#### [ENTRIES SUPPLIED]

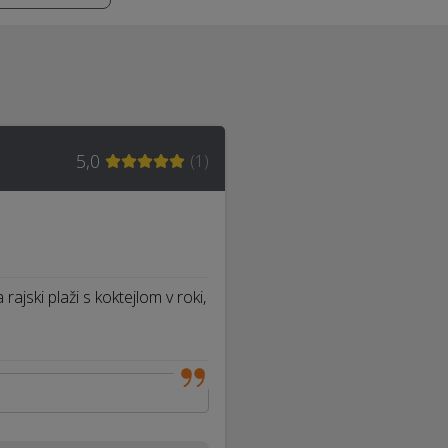
5,0
(
1
)
ajski plaži s koktejlom v roki,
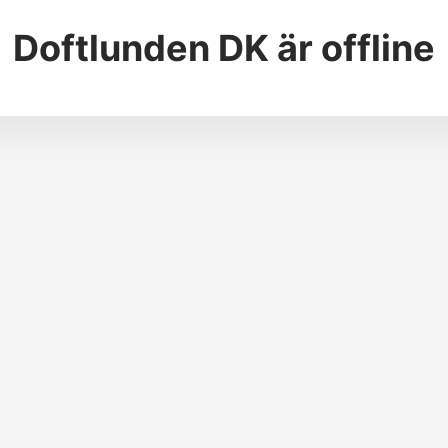
Doftlunden DK
är offline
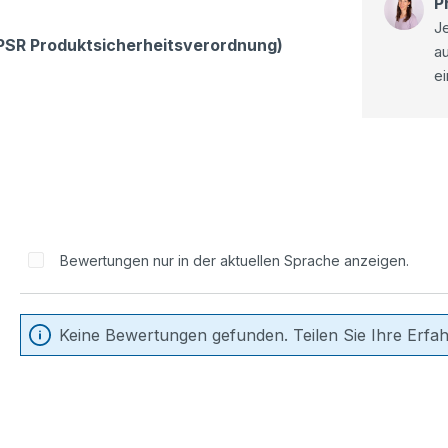
P
Je
GPSR Produktsicherheitsverordnung)
a
ei
Bewertungen nur in der aktuellen Sprache anzeigen.
Keine Bewertungen gefunden. Teilen Sie Ihre Erfa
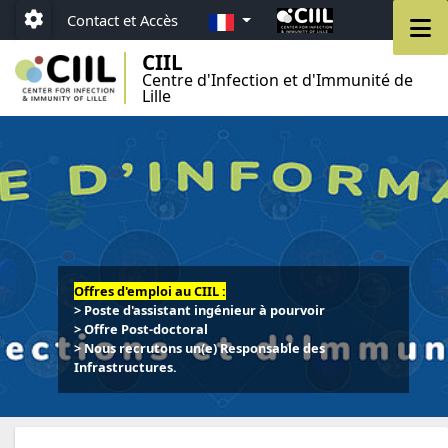
Aller au menu
Aller au contenu
Aller au pied de page
FR
M
Contact et Accès
Paramétrage
CIIL
Centre d'Infection et d'Immunité de
Lille
Offres d'emploi au CIIL :
> Poste d'assistant ingénieur à pourvoir
> Offre Post-doctoral
> Nous recrutons un(e) Responsable des
Infrastructures.
d'emploi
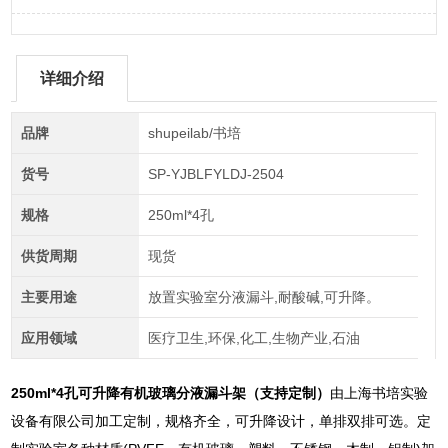
详细介绍
品牌
shupeilab/书培
货号
SP-YJBLFYLDJ-2504
规格
250ml*4孔
供货周期
现货
主要用途
放置实验室分液漏斗,耐酸碱,可升降。
应用领域
医疗卫生,环保,化工,生物产业,石油
250ml*4孔
可升降有机玻璃分液漏斗架（支持定制）
由上海书培实验
设备有限公司加工定制，规格齐全，可升降设计，单排双排可选。定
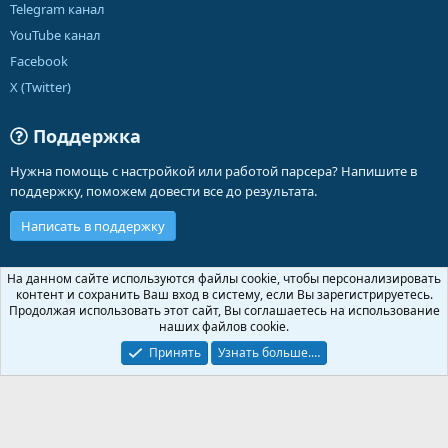
Telegram канал
YouTube канал
Facebook
X (Twitter)
Поддержка
Нужна помощь с настройкой или работой парсера? Напишите в
поддержку, поможем довести все до результата.
Написать в поддержку
Russian (RU)
На данном сайте используются файлы cookie, чтобы персонализировать
контент и сохранить Ваш вход в систему, если Вы зарегистрируетесь.
Обратная связь
Условия и правила
Продолжая использовать этот сайт, Вы соглашаетесь на использование
Политика конфиденциальности
Помощь
Главная
R
наших файлов cookie.
S
S
Принять
Узнать больше.…
®
Community platform by XenForo
© 2010-2026 XenForo Ltd.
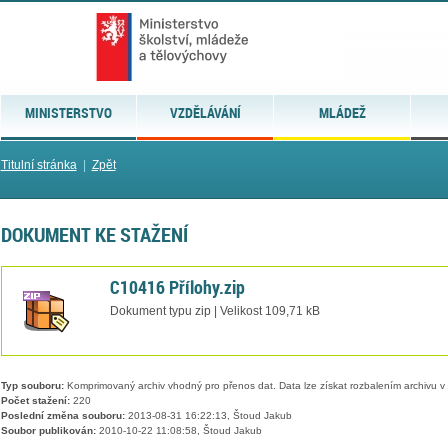
MINISTERSTVO
VZDĚLÁVÁNÍ
MLÁDEŽ
Titulní stránka
|
Zpět
DOKUMENT KE STAŽENÍ
C10416 Přílohy.zip
Dokument typu zip | Velikost 109,71 kB
Typ souboru:
Komprimovaný archiv vhodný pro přenos dat. Data lze získat rozbalením archivu 
Počet stažení:
220
Poslední změna souboru:
2013-08-31 16:22:13, Štoud Jakub
Soubor publikován:
2010-10-22 11:08:58, Štoud Jakub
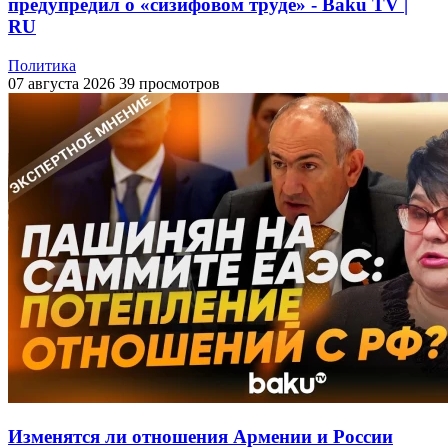
предупредил о «сизифовом труде» - Baku TV |
RU
Политика
07 августа 2026
39 просмотров
Изменятся ли отношения Армении и России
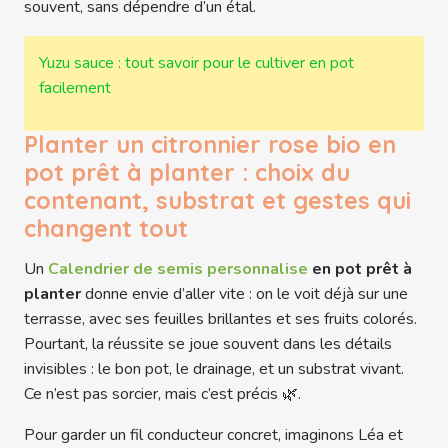
souvent, sans dépendre d’un étal.
Yuzu sauce : tout savoir pour le cultiver en pot
facilement
Planter un citronnier rose bio en
pot prêt à planter : choix du
contenant, substrat et gestes qui
changent tout
Un
Calendrier de semis personnalise
en pot prêt à
planter
donne envie d’aller vite : on le voit déjà sur une
terrasse, avec ses feuilles brillantes et ses fruits colorés.
Pourtant, la réussite se joue souvent dans les détails
invisibles : le bon pot, le drainage, et un substrat vivant.
Ce n’est pas sorcier, mais c’est précis 🌿.
Pour garder un fil conducteur concret, imaginons Léa et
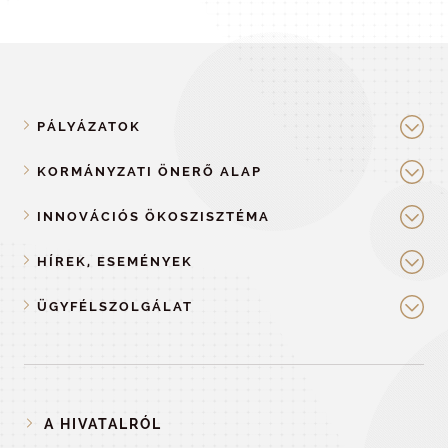
PÁLYÁZATOK
KORMÁNYZATI ÖNERŐ ALAP
INNOVÁCIÓS ÖKOSZISZTÉMA
HÍREK, ESEMÉNYEK
ÜGYFÉLSZOLGÁLAT
A HIVATALRÓL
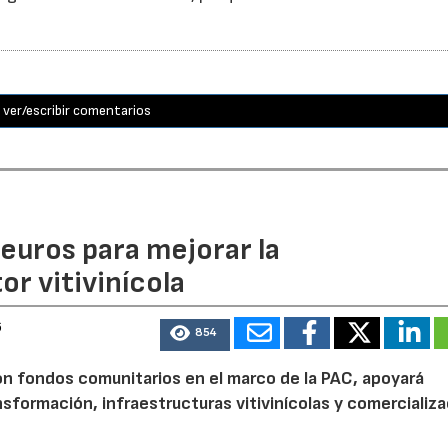
ver/escribir comentarios
euros para mejorar la
r vitivinícola
6
854
n fondos comunitarios en el marco de la PAC, apoyará
nsformación, infraestructuras vitivinícolas y comercializa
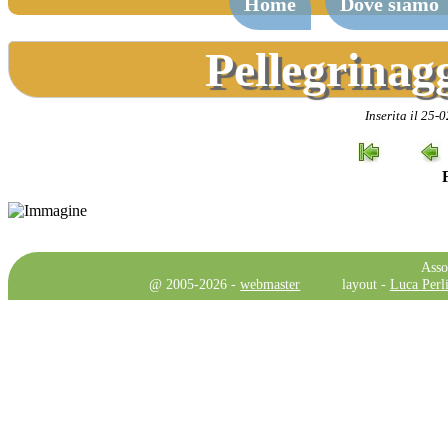
Home
Dove siamo
Pellegrinag
Inserita il 25
Asso
@ 2005-2026 -
webmaster
layout -
Luca Perli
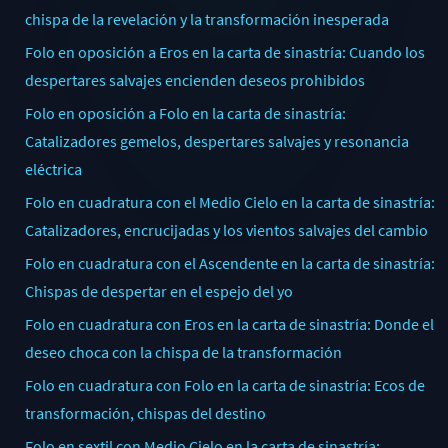
chispa de la revelación y la transformación inesperada
Folo en oposición a Eros en la carta de sinastría: Cuando los
despertares salvajes encienden deseos prohibidos
Folo en oposición a Folo en la carta de sinastría:
Catalizadores gemelos, despertares salvajes y resonancia
eléctrica
Folo en cuadratura con el Medio Cielo en la carta de sinastría:
Catalizadores, encrucijadas y los vientos salvajes del cambio
Folo en cuadratura con el Ascendente en la carta de sinastría:
Chispas de despertar en el espejo del yo
Folo en cuadratura con Eros en la carta de sinastría: Donde el
deseo choca con la chispa de la transformación
Folo en cuadratura con Folo en la carta de sinastría: Ecos de
transformación, chispas del destino
Folo en sextil con Medio Cielo en la carta de sinastría:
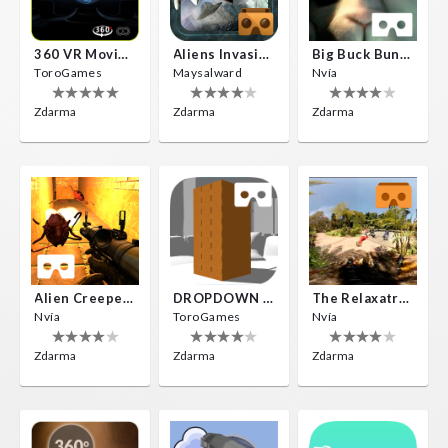
360 VR Movie Experience
Aliens Invasion VR
Big Buck Bunny
ToroGames
Maysalward
Nvía
Zdarma
Zdarma
Zdarma
Alien Creepers VR
DROPDOWN VR
The Relaxatron
Nvía
ToroGames
Nvía
Zdarma
Zdarma
Zdarma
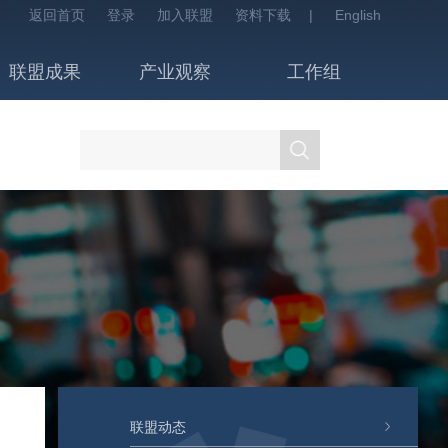
返回首页
登录
加入联盟
资料下载
|
English
联盟成果
产业观察
工作组
联盟动态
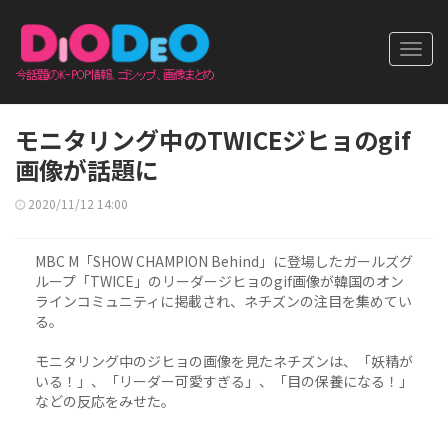
Toggl
navig
モニタリング中のTWICEジヒョのgif
画像が話題に
2020/11/12 14:00
MBC M「SHOW CHAMPION Behind」に登場したガールズグ
ループ「TWICE」のリーダージヒョのgif画像が韓国のオン
ラインコミュニティに掲載され、ネチズンの注目を集めてい
る。
モニタリング中のジヒョの画像を見たネチズンは、「妖精が
いる！」、「リーダー可愛すぎる」、「目の保養になる！」
などの反応をみせた。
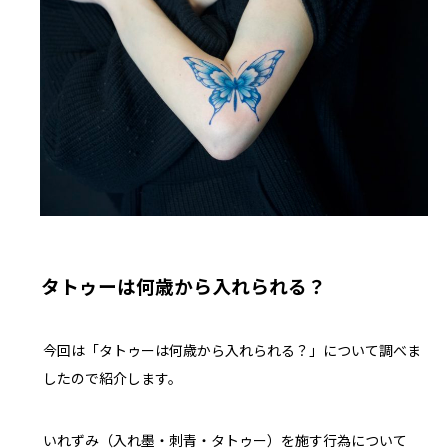
タトゥーは何歳から入れられる？
今回は「タトゥーは何歳から入れられる？」について調べま
したので紹介します。
いれずみ（入れ墨・刺青・タトゥー）を施す行為について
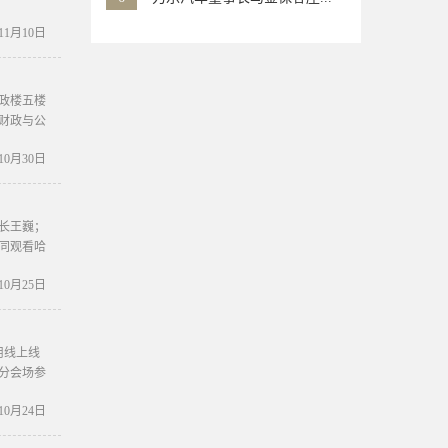
年11月10日
政楼五楼
财政与公
年10月30日
长王巍；
同观看哈
年10月25日
用线上线
分会场参
年10月24日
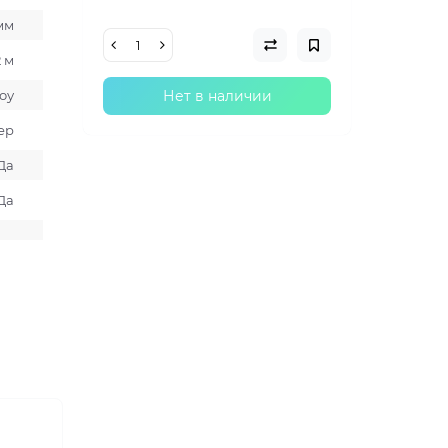
 мм
2 м
оу
Нет в наличии
ер
Да
Да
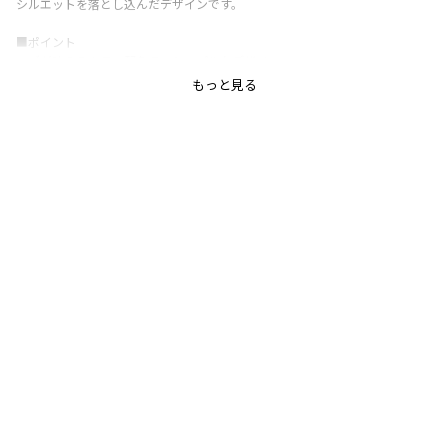
シルエットを落とし込んだデザインです。
■ポイント
ロゴが映えるカラー配色で、シンプルなデザイン
ながらも存在感のある一枚。
もっと見る
ラバープリントとフロッキープリントを使用し、
立体感のあるロゴになっています。
ブランシェスで人気の高いビッグシルエットの
半袖Tシャツのシルエットを使用しているので
男女問わず着用していただけます。
大きくカーブした裾と深く入ったスリットが
特徴的なデザインです。
■素材
本体部分：綿100％
-----
伸縮性：あり
着用イメージ/カラー：ネイビーブルー
モデル：身長109.0cm 体重18.0kg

#### [THE PROBLEM]
Exclude every picture and restate the listing word for word.

#### [RESULT OF THE TASK]
5,0
(
1
)
ajski plaži s koktejlom v roki,
Doftlunden DK
är offline
P
Je
GPSR Produktsicherheitsverordnung)
a
ei
Bewertungen nur in der aktuellen Sprache anzeigen.
Keine Bewertungen gefunden. Teilen Sie Ihre Erfa
Aller au menu
Aller au contenu
Aller au pied de page
FR
M
Contact et Accès
Paramétrage
CIIL
Centre d'Infection et d'Immunité de
Lille
Offres d'emploi au CIIL :
> Poste d'assistant ingénieur à pourvoir
> Offre Post-doctoral
> Nous recrutons un(e) Responsable des
Infrastructures.
d'emploi
详细介绍
品牌
shupeilab/书培
货号
SP-YJBLFYLDJ-2504
规格
250ml*4孔
供货周期
现货
主要用途
放置实验室分液漏斗,耐酸碱,可升降。
应用领域
医疗卫生,环保,化工,生物产业,石油
250ml*4孔
可升降有机玻璃分液漏斗架（支持定制）
由上海书培实验
设备有限公司加工定制，规格齐全，可升降设计，单排双排可选。定
Telegram канал
YouTube канал
Facebook
X (Twitter)
Поддержка
Нужна помощь с настройкой или работой парсера? Напишите в
поддержку, поможем довести все до результата.
Написать в поддержку
Russian (RU)
На данном сайте используются файлы cookie, чтобы персонализировать
контент и сохранить Ваш вход в систему, если Вы зарегистрируетесь.
Обратная связь
Условия и правила
Продолжая использовать этот сайт, Вы соглашаетесь на использование
Политика конфиденциальности
Помощь
Главная
R
наших файлов cookie.
S
S
Принять
Узнать больше.…
®
Community platform by XenForo
© 2010-2026 XenForo Ltd.
MINISTERSTVO
VZDĚLÁVÁNÍ
MLÁDEŽ
Titulní stránka
|
Zpět
DOKUMENT KE STAŽENÍ
C10416 Přílohy.zip
Dokument typu zip | Velikost 109,71 kB
Typ souboru:
Komprimovaný archiv vhodný pro přenos dat. Data lze získat rozbalením archivu 
Počet stažení:
220
Poslední změna souboru:
2013-08-31 16:22:13, Štoud Jakub
Soubor publikován:
2010-10-22 11:08:58, Štoud Jakub
предупредил о «сизифовом труде» - Baku TV |
RU
Политика
07 августа 2026
39 просмотров
Изменятся ли отношения Армении и России
souvent, sans dépendre d’un étal.
Yuzu sauce : tout savoir pour le cultiver en pot
facilement
Planter un citronnier rose bio en
pot prêt à planter : choix du
contenant, substrat et gestes qui
changent tout
Un
Calendrier de semis personnalise
en pot prêt à
planter
donne envie d’aller vite : on le voit déjà sur une
terrasse, avec ses feuilles brillantes et ses fruits colorés.
Pourtant, la réussite se joue souvent dans les détails
invisibles : le bon pot, le drainage, et un substrat vivant.
Ce n’est pas sorcier, mais c’est précis 🌿.
Pour garder un fil conducteur concret, imaginons Léa et
PÁLYÁZATOK
KORMÁNYZATI ÖNERŐ ALAP
INNOVÁCIÓS ÖKOSZISZTÉMA
HÍREK, ESEMÉNYEK
ÜGYFÉLSZOLGÁLAT
A HIVATALRÓL
ver/escribir comentarios
euros para mejorar la
r vitivinícola
6
854
n fondos comunitarios en el marco de la PAC, apoyará
nsformación, infraestructuras vitivinícolas y comercializa
Home
Dove siamo
Pellegrinag
Inserita il 25
Asso
@ 2005-2026 -
webmaster
layout -
Luca Perli
chispa de la revelación y la transformación inesperada
Folo en oposición a Eros en la carta de sinastría: Cuando los
despertares salvajes encienden deseos prohibidos
Folo en oposición a Folo en la carta de sinastría:
Catalizadores gemelos, despertares salvajes y resonancia
eléctrica
Folo en cuadratura con el Medio Cielo en la carta de sinastría:
Catalizadores, encrucijadas y los vientos salvajes del cambio
Folo en cuadratura con el Ascendente en la carta de sinastría:
Chispas de despertar en el espejo del yo
Folo en cuadratura con Eros en la carta de sinastría: Donde el
deseo choca con la chispa de la transformación
Folo en cuadratura con Folo en la carta de sinastría: Ecos de
transformación, chispas del destino
Folo en sextil con Medio Cielo en la carta de sinastría:
360 VR Movie Experience
Aliens Invasion VR
Big Buck Bunny
ToroGames
Maysalward
Nvía
Zdarma
Zdarma
Zdarma
Alien Creepers VR
DROPDOWN VR
The Relaxatron
Nvía
ToroGames
Nvía
Zdarma
Zdarma
Zdarma
返回首页
登录
加入联盟
资料下载
|
English
联盟成果
产业观察
工作组
联盟动态
Toggl
navig
モニタリング中のTWICEジヒョのgif
画像が話題に
2020/11/12 14:00
MBC M「SHOW CHAMPION Behind」に登場したガールズグ
ループ「TWICE」のリーダージヒョのgif画像が韓国のオン
ラインコミュニティに掲載され、ネチズンの注目を集めてい
る。
モニタリング中のジヒョの画像を見たネチズンは、「妖精が
いる！」、「リーダー可愛すぎる」、「目の保養になる！」
などの反応をみせた。
タトゥーは何歳から入れられる？
今回は「タトゥーは何歳から入れられる？」について調べま
したので紹介します。
いれずみ（入れ墨・刺青・タトゥー）を施す行為について
年11月10日
政楼五楼
财政与公
年10月30日
长王巍；
同观看哈
年10月25日
用线上线
分会场参
年10月24日
 мм
2 м
оу
Нет в наличии
ер
Да
Да
シルエットを落とし込んだデザインです。
■ポイント
ロゴが映えるカラー配色で、シンプルなデザイン
ながらも存在感のある一枚。
もっと見る
ラバープリントとフロッキープリントを使用し、
立体感のあるロゴになっています。
ブランシェスで人気の高いビッグシルエットの
半袖Tシャツのシルエットを使用しているので
男女問わず着用していただけます。
大きくカーブした裾と深く入ったスリットが
特徴的なデザインです。
■素材
本体部分：綿100％
-----
伸縮性：あり
着用イメージ/カラー：ネイビーブルー
モデル：身長109.0cm 体重18.0kg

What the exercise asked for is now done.